* WORK ORDER: Show every line of the data where the word "Visual" can be found.

════════════════

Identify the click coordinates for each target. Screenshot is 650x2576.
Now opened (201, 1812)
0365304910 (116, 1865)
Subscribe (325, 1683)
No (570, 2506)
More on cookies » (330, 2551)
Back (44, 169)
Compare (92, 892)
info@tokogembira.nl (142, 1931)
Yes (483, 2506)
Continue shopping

════════════════

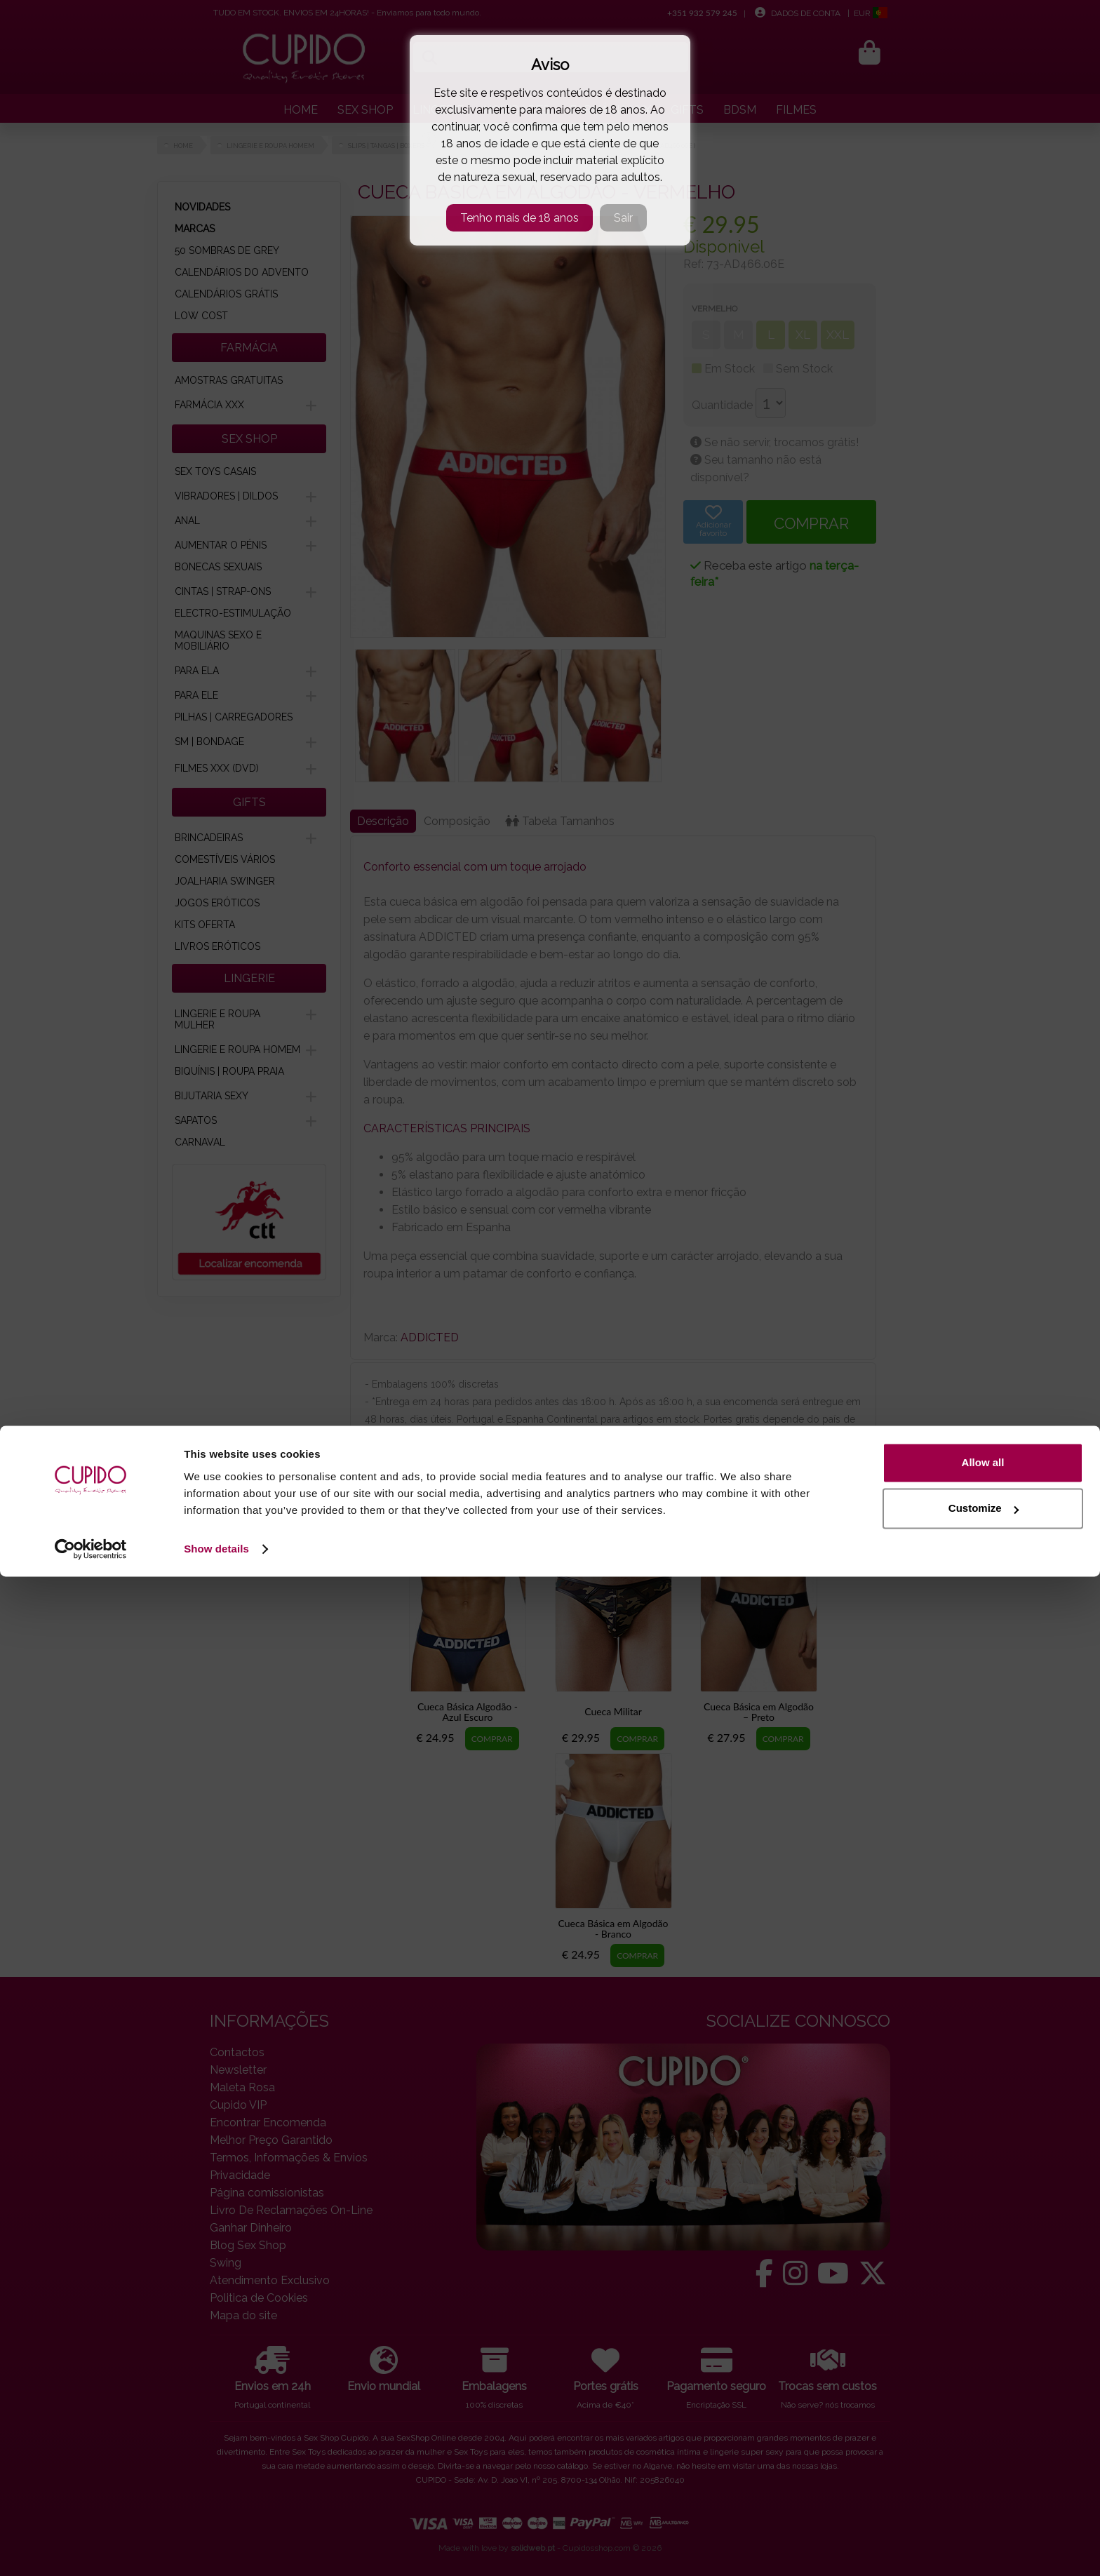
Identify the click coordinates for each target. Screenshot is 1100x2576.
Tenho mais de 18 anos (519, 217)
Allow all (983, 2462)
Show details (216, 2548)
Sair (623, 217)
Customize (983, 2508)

════════════════

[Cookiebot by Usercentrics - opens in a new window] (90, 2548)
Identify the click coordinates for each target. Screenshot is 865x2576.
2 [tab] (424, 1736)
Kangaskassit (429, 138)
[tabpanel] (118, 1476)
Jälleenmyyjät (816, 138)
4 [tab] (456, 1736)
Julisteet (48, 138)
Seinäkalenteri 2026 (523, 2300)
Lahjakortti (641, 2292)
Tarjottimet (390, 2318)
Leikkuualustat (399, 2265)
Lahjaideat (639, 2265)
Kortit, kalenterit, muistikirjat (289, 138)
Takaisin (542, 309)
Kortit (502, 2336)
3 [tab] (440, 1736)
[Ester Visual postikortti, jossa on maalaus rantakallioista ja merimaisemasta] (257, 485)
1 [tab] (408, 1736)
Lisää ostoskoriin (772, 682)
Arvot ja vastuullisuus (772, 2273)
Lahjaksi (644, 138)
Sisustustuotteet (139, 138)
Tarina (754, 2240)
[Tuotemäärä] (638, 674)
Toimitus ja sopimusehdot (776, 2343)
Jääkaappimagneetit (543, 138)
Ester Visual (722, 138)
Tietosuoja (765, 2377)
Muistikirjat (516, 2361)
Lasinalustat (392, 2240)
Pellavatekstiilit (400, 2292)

════════════════

* RESPONSE BELOW:
[Ester Visual postikortti, jossa on maalaus rantakallioista ja merimaisemasta] (257, 485)
Ester Visual (722, 138)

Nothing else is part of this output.